MATERIAL TO PROCESS>
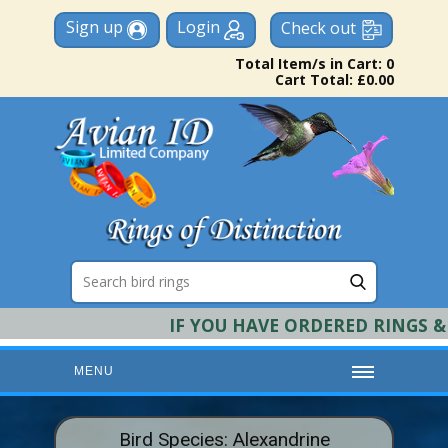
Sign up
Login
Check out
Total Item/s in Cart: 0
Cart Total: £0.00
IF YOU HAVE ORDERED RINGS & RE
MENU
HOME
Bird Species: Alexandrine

* * *

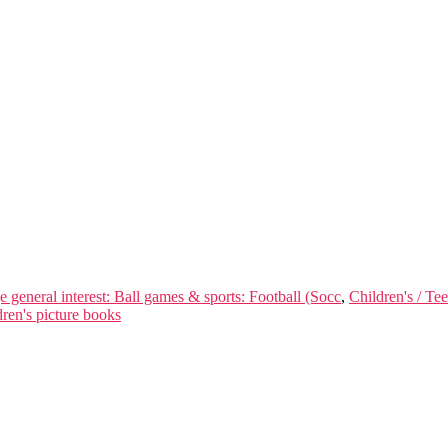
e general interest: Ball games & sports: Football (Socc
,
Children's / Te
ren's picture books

TASK TO COMPLETE>
Give back exactly the lines of the listing above that run from the line with "IF YOU HAVE ORDERED RINGS & RE" to the line with "Bird Species: Alexandrine", inclusive.

TASK OUTPUT>
IF YOU HAVE ORDERED RINGS & RE
MENU
HOME
Bird Species: Alexandrine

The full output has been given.